Pennsylvania and Delaware courts have ruled to the contrary. In Pennsylvania, a pre-1972 receiving statute like New Jersey’s old one expressly required proof that the property had been stolen. The Legislature adopted the Model Penal Code provision in 1972. The Pennsylvania Superior Court, sitting en banc in 1993, decided that removal of the express reference to “stolen” property in the new statute did not change the requirement that the property be actually stolen, despite the clarifying Code Commentary. Commonwealth v. Stafford, 424 Pa.Super. 591, 623 A.2d 838 (1993). The Court pointed out that the change in statutoiy language had been judicially overlooked for twenty years. It listed a series of published post-1972 Pennsylvania receiving cases, all of which continued to rely on pre-1972 law requiring that the property had to be actually stolen. The Stafford Court then noted:

... not once since the language of the offense of receiving stolen property was changed by the Crimes Code of 1972, has this court or our Supreme Court directly commented upon the difference between the language of the two statutes. However, we do not believe that fact alone renders the well-established case authority obsolete.
[Jd at 840].

The Court also noted that its ruling was consistent with the title of the Model Code section, “Receiving Stolen Property,” a consideration that New Jersey finds unpersuasive.

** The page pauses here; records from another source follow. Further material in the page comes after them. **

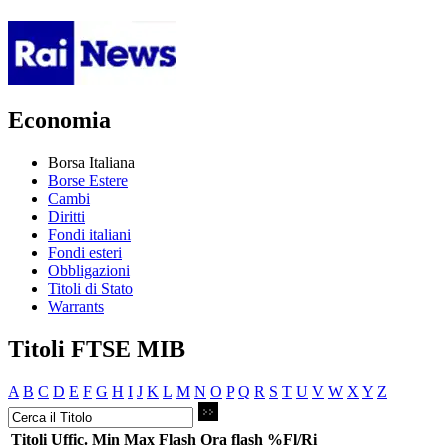
Economia
Borsa Italiana
Borse Estere
Cambi
Diritti
Fondi italiani
Fondi esteri
Obbligazioni
Titoli di Stato
Warrants
Titoli FTSE MIB
A
B
C
D
E
F
G
H
I
J
K
L
M
N
O
P
Q
R
S
T
U
V
W
X
Y
Z
Titoli
Uffic.
Min
Max
Flash
Ora flash
%Fl/Ri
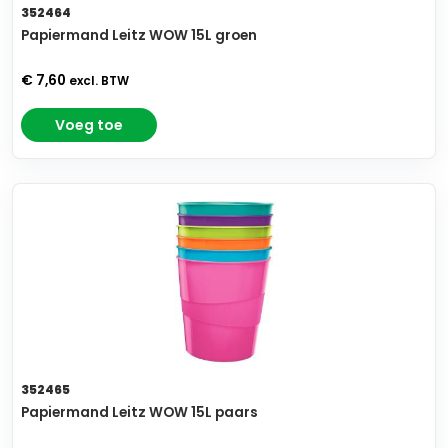
352464
Papiermand Leitz WOW 15L groen
€ 7,60
excl. BTW
Voeg toe
352465
Papiermand Leitz WOW 15L paars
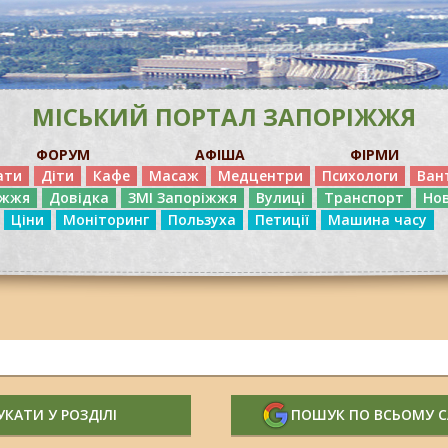
МІСЬКИЙ ПОРТАЛ ЗАПОРІЖЖЯ
ФОРУМ
АФІША
ФІРМИ
ати
Діти
Кафе
Масаж
Медцентри
Психологи
Ван
іжжя
Довідка
ЗМІ Запоріжжя
Вулиці
Транспорт
Но
Ціни
Моніторинг
Пользуха
Петиції
Машина часу
КАТИ У РОЗДІЛІ
ПОШУК ПО ВСЬОМУ 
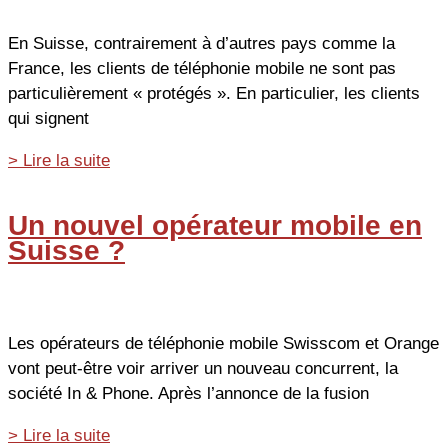
l’autre
côté
En Suisse, contrairement à d’autres pays comme la
de
France, les clients de téléphonie mobile ne sont pas
la
particulièrement « protégés ». En particulier, les clients
frontière
qui signent
Téléphonie
> Lire la suite
mobile
en
Un nouvel opérateur mobile en
Suisse
Suisse ?
:
Swisscom
ne
prolonge
Les opérateurs de téléphonie mobile Swisscom et Orange
plus
vont peut-être voir arriver un nouveau concurrent, la
les
société In & Phone. Après l’annonce de la fusion
abonnements
Un
> Lire la suite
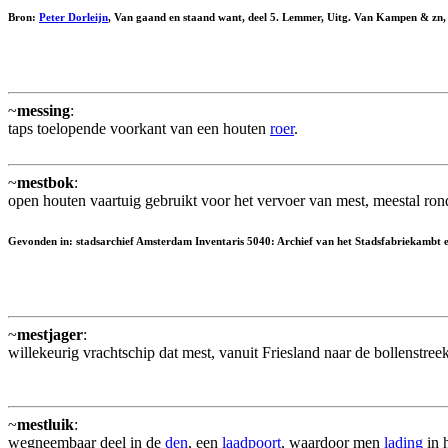
Bron:
Peter Dorleijn
, Van gaand en staand want, deel 5. Lemmer, Uitg. Van Kampen & zn, 
~
messing
:
taps toelopende voorkant van een houten
roer
.
~
mestbok
:
open houten vaartuig gebruikt voor het vervoer van mest, meestal ro
Gevonden in: stadsarchief Amsterdam Inventaris 5040: Archief van het Stadsfabriekambt
~
mestjager
:
willekeurig vrachtschip dat mest, vanuit Friesland naar de bollenstreek
~
mestluik
:
wegneembaar deel in de
den
, een
laadpoort
, waardoor men
lading
in 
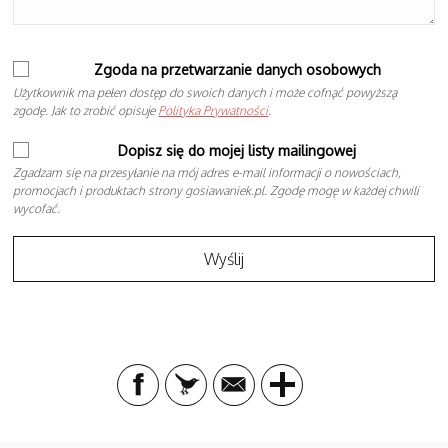
Zgoda na przetwarzanie danych osobowych
Użytkownik ma pełen dostęp do swoich danych i może cofnąć powyższą
zgodę. Jak to zrobić opisuje
Polityka Prywatności
.
Dopisz się do mojej listy mailingowej
Zgadzam się na przesyłanie na mój adres e-mail informacji o nowościach,
promocjach i produktach strony gosiawaniek.pl. Zgodę mogę w każdej chwili
wycofać.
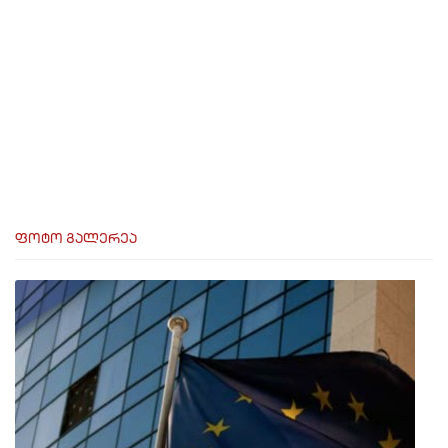
ფოტო გალერეა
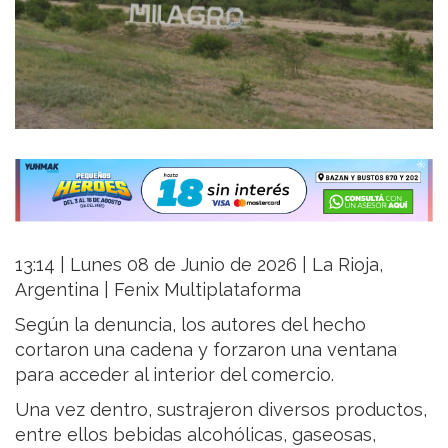
13:14 | Lunes 08 de Junio de 2026 | La Rioja,
Argentina | Fenix Multiplataforma
Según la denuncia, los autores del hecho
cortaron una cadena y forzaron una ventana
para acceder al interior del comercio.
Una vez dentro, sustrajeron diversos productos,
entre ellos bebidas alcohólicas, gaseosas,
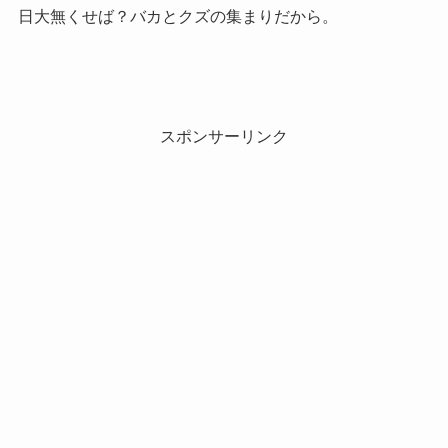
日大無くせば？バカとクズの集まりだから。
スポンサーリンク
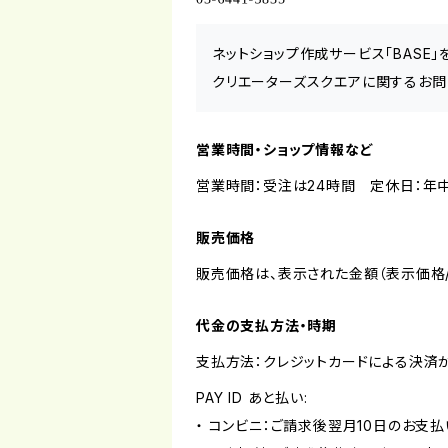
ネットショップ作成サービス「BASE
クリエーターズスクエアに関するお問
営業時間・ショップ情報など
営業時間：受注は24時間 定休日：年
販売価格
販売価格は、表示された金額（表示価格/
代金の支払方法・時期
支払方法：クレジットカードによる決済
PAY ID あと払い:
・ コンビニ：ご請求後翌月10日のお支払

In New Jersey, we have no twenty-year period of judicial inattention to a basic and purposeful change in statutory language. We thus have no need to disregard or discount the clear statement of the drafters of the Model Penal Code as to the meaning of Section 223.6, a persuasive interpretive statement which was before the New Jersey Legislature at the time it adopted N.J.S.A. 2C:20-7a.

A Delaware trial court ruled in 1975 that the property must be stolen for conviction under a statute prohibiting receipt of “the property of another person ... knowing that it has been acquired under circumstances amounting to theft, or believing that it has been so acquired.” State v. Shahan, 335 A.2d 277 (Del.Super.1975). In reaching that conclusion, the court erroneously noted .that the Model Penal Code Commentaries do not “indicate an intent to dispense with the requirement that the goods be stolen ...” Id. at 282. It also relied on the holdings of three Alabama cases and one Oregon case which do not support its conclusion. Id. at 282-83. We do not find this opinion to be persuasive.

It is not hard to say plainly that an element of the crime of receiving is that the property is stolen property. Arkansas, Connecticut and Nebraska have enacted the Model Penal Code receiving-stolen-goods language while expressly retaining the requirement that the property be stolen. They did so simply by adding the word “stolen” before the phrase “property of another,” in order to produce a provision making it criminal to receive the stolen property of another knowing that it has been stolen or believing that it has probably been stolen. See Ark.Stat.Ann. § 5-36-106; Conn.Gen.Stat. § 53a-119(8); Neb.Rev.Stat. § 28-517. If New Jersey had desired the same result, that simple solution surely would have occurred to someone. For examples of statutes reaching similar results by similar means, see Georgia Code § 16-8-7; Ill.Rev.Stat, Ch. 38, § 16-1 (a)(4); Iowa Code § 714.1.

Reversed, and remanded to the Law Division for appropriate proceedings.